**Directions for this task**
From the records that follow, return exactly the lines beginning at the one that contains "However, the edit" and ending at the one that contains "y of articulating her", pictures left out.

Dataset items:
____________

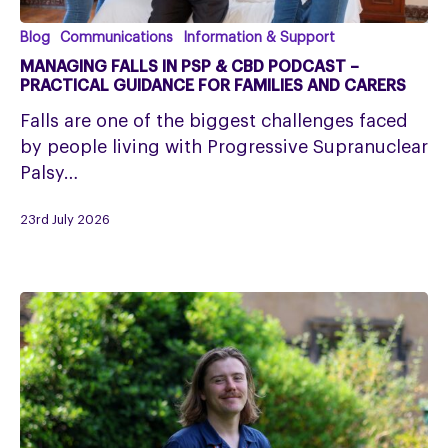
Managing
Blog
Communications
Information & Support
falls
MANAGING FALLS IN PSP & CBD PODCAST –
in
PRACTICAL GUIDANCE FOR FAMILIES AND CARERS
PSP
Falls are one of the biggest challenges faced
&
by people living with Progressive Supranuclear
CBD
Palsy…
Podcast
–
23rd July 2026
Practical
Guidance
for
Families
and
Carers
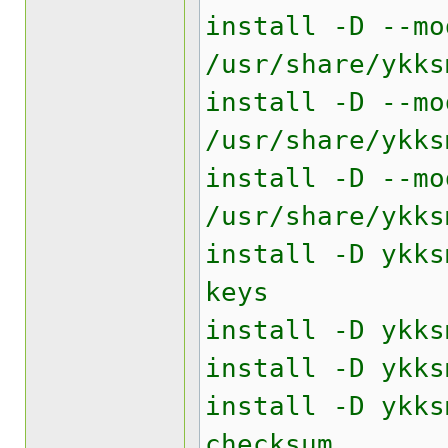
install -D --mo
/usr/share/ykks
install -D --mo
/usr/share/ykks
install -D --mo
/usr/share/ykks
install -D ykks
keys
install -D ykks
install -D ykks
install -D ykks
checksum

____________

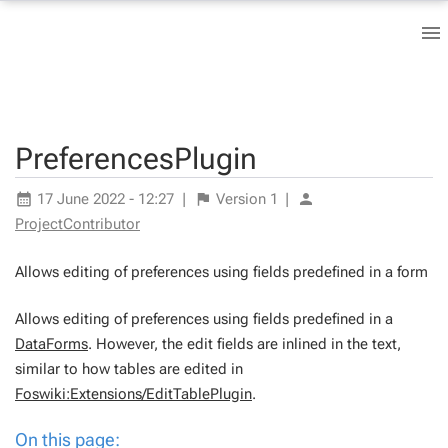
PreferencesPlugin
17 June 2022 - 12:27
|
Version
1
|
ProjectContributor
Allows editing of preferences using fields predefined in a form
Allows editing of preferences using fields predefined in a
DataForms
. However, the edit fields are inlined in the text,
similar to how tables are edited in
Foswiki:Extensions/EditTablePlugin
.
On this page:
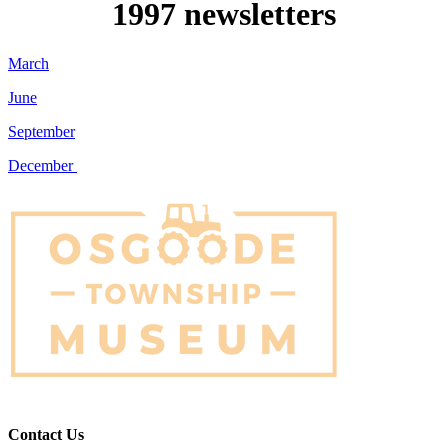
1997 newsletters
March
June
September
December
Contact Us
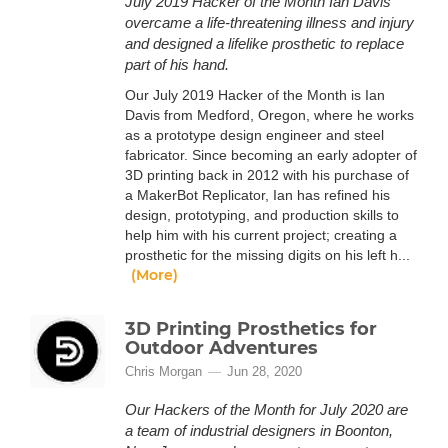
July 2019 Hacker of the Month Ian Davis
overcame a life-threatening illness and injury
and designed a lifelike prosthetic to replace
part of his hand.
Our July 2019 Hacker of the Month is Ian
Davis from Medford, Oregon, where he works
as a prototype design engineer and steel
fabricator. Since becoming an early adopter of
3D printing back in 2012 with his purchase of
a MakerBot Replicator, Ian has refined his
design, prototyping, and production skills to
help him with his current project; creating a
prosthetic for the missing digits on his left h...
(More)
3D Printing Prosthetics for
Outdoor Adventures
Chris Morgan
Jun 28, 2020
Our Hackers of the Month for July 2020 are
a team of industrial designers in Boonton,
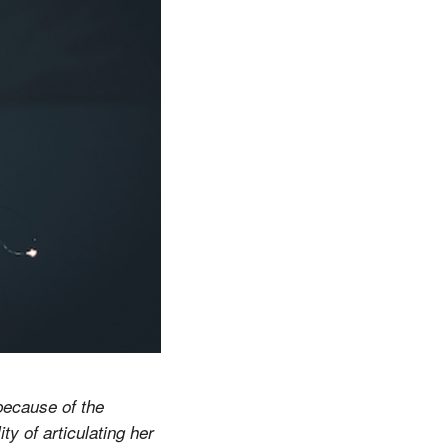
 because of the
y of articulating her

____________

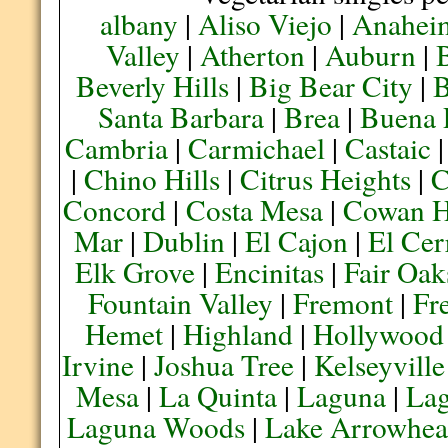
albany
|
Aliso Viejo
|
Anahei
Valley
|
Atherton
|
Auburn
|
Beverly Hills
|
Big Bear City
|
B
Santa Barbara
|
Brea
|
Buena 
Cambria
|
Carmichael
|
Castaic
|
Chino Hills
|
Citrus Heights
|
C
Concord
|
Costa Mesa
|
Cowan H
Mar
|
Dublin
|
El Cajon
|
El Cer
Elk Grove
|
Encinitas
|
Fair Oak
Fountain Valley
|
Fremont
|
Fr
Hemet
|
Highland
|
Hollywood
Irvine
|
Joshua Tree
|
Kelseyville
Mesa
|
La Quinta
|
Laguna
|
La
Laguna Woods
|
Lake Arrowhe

____________

**Written answer**
. However, the edit fields are inlined in the text,
similar to how tables are edited in
Foswiki:Extensions/EditTablePlugin
.
On this page:
1997 newsletters
March
June
September
December
Contact Us
July 2019 Hacker of the Month Ian Davis
overcame a life-threatening illness and injury
and designed a lifelike prosthetic to replace
part of his hand.
Our July 2019 Hacker of the Month is Ian
Davis from Medford, Oregon, where he works
as a prototype design engineer and steel
fabricator. Since becoming an early adopter of
3D printing back in 2012 with his purchase of
a MakerBot Replicator, Ian has refined his
design, prototyping, and production skills to
help him with his current project; creating a
prosthetic for the missing digits on his left h...
(More)
3D Printing Prosthetics for
Outdoor Adventures
Chris Morgan
Jun 28, 2020
Our Hackers of the Month for July 2020 are
a team of industrial designers in Boonton,
 because of the
y of articulating her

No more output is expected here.